SKYE thesis for this covered call
The market-implied 1-standard-deviation range for SKYE extends from approximately $0.77 on the downside to $0.87 on the upside. A SKYE covered call collects premium on an existing long SKYE position, trading off upside above the short call strike for immediate income; the short strike selection should reflect the trader's view on whether SKYE will breach that level within the expiration window. Current SKYE IV rank near 0.70% sits in the lower third of its 1-year distribution, where IV often re-expands toward the mean; this favors premium-buying structures and disadvantages premium-selling structures on SKYE at 20.60%. As a Healthcare name, SKYE options can move on sector-level news flow (peer earnings, regulatory updates, industry-specific macro data) in addition to SKYE-specific events.
SKYE covered call positions are structurally neutral to slightly bullish; the modeled P&L assumes European-style exercise at expiration and ignores early assignment, transaction costs, dividends paid before expiry on the stock leg (when present), and the bid-ask spread on the listed chain. SKYE positions also carry Healthcare sector concentration risk; news flow inside the sector (peer earnings, regulatory shifts, supply-chain headlines) can move SKYE alongside the broader basket even when SKYE-specific fundamentals are unchanged. Short-premium structures like a covered call on SKYE carry tail risk when realized volatility exceeds the implied move; review historical SKYE earnings reactions and macro stress periods before sizing. Always rebuild the position from current SKYE chain quotes before placing a trade.
Frequently asked questions
- What is a covered call on SKYE?
- A covered call on SKYE is the covered call strategy applied to SKYE (stock). The strategy is structurally neutral to slightly bullish: A covered call pairs long stock with a short out-of-the-money call, collecting premium and capping upside above the short strike in exchange for income. With SKYE stock trading near $0.82, the strikes shown on this page are snapped to the nearest listed SKYE chain strike and the premiums come straight from the end-of-day bid/ask midpoint.
- How are SKYE covered call max profit and max loss calculated?
- Max profit equals short-strike minus cost basis plus premium times 100; max loss is cost basis minus premium (at zero). Breakeven is cost basis minus premium. For the SKYE covered call priced from the end-of-day chain at a 30-day expiry (ATM IV 20.60%), the computed maximum profit is unbounded per contract and the computed maximum loss is unbounded per contract. Live intraday quotes will differ as the chain moves through the trading session.
- What is the breakeven for a SKYE covered call?
- The breakeven for the SKYE covered call priced on this page is no defined breakeven on the modeled curve at expiration, derived from end-of-day chain premiums. Breakeven is the underlying price at which the strategy's P&L crosses zero ignoring transaction costs and assignment risk. The current SKYE market-implied 1-standard-deviation expected move is approximately 5.91%; if the move sits well outside the breakeven distance, the structure's risk-reward becomes correspondingly tighter.
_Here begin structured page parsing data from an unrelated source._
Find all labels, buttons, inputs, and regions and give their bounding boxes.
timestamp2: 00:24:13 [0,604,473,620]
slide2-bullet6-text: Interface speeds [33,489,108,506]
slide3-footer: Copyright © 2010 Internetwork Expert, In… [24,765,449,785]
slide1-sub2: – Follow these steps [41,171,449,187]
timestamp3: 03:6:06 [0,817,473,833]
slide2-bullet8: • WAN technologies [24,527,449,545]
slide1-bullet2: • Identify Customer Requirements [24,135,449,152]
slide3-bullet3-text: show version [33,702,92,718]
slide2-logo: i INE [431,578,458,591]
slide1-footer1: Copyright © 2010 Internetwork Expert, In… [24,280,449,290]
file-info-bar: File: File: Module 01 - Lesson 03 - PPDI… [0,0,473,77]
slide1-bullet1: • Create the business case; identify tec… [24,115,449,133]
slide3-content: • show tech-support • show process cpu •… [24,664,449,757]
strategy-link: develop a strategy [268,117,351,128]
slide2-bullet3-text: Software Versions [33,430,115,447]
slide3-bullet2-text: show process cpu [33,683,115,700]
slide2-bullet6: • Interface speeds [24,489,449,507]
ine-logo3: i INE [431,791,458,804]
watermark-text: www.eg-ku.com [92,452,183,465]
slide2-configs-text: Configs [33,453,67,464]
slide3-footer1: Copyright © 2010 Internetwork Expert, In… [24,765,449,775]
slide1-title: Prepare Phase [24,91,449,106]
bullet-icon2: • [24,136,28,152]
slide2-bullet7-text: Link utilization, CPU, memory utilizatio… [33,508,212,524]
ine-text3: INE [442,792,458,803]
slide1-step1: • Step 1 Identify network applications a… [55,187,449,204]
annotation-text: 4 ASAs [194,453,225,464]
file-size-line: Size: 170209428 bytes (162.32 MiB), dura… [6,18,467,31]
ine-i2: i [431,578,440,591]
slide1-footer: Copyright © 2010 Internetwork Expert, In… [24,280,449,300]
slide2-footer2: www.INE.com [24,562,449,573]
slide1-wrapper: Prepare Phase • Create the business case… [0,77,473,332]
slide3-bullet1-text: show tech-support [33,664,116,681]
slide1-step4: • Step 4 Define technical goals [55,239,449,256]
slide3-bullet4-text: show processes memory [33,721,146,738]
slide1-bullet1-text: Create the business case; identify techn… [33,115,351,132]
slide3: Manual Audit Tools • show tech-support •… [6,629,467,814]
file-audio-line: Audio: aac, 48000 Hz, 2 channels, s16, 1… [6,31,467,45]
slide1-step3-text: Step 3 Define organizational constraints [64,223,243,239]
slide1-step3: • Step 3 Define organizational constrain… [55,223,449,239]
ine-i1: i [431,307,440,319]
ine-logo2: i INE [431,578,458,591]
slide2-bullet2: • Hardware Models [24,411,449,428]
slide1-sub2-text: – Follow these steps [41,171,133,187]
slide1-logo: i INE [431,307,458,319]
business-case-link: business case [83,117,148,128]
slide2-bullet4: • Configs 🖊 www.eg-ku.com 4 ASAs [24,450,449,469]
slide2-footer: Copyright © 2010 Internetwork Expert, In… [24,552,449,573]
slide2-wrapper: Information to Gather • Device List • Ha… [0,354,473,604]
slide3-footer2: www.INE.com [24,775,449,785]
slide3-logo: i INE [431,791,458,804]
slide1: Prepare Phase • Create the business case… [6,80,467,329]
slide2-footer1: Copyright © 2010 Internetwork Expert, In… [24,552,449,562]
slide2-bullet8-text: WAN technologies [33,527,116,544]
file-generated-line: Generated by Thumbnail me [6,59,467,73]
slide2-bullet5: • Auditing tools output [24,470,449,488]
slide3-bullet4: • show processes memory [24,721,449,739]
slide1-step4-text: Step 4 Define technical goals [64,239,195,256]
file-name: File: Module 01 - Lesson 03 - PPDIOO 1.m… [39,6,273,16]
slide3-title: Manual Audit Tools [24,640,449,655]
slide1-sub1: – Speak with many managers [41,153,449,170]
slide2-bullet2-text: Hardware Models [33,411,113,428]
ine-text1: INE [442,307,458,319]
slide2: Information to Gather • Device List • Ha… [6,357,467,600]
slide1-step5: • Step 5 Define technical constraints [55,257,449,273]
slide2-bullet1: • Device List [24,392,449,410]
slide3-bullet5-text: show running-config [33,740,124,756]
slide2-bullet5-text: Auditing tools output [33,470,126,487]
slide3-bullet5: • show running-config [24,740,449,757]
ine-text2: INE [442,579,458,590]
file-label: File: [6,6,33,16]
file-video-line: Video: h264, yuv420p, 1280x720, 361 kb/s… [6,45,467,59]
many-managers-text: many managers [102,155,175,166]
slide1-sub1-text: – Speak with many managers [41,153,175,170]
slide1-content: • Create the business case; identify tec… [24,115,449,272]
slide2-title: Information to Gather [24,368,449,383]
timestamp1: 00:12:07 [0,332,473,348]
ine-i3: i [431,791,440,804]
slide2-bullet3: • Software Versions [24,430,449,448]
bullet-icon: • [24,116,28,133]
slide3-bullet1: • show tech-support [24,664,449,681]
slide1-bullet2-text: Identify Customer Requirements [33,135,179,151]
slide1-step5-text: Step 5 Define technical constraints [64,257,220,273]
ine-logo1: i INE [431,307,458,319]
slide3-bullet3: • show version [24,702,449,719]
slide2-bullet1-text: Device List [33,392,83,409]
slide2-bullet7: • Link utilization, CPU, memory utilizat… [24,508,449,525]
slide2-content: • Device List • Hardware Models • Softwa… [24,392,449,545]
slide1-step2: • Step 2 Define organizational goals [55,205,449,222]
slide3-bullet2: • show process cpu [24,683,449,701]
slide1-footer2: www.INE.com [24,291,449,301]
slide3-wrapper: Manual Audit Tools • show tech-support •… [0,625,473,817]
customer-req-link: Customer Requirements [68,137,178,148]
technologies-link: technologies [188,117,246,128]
- When should you consider a covered call on SKYE?
- Covered calls on SKYE are an income strategy run on existing SKYE stock positions; traders typically sell calls at 25-35 delta with 30-45 days to expiration to balance premium against upside cap.
- How does current SKYE implied volatility affect this covered call?
- SKYE ATM IV is at 20.60% with IV rank near 0.70%, which is on the low end of its 1-year range. Premium-buying structures (long call, long put, debit spreads) are relatively cheap in this regime; premium-selling structures collect less credit per unit risk.